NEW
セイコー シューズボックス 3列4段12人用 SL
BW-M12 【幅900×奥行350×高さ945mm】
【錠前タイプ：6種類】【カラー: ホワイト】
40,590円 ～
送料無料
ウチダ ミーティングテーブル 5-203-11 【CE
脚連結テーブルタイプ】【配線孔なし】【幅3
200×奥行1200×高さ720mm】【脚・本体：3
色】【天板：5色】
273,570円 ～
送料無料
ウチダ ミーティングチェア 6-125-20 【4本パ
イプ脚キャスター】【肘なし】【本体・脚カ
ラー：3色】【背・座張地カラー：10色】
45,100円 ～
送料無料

□ □ □ □ □ □ □

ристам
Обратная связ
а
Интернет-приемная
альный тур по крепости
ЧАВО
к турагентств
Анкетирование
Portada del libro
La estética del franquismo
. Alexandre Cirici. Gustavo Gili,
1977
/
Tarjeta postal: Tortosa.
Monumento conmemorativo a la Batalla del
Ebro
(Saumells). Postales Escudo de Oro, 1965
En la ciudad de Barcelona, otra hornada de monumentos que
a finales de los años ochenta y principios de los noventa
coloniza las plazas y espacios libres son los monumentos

□ □ □ □ □ □ □

**WHAT YOU SHOULD DO**
What is the number of lines in the data that include "monumentos"? Answer with that number alone.

**YOUR RESPONSE**
2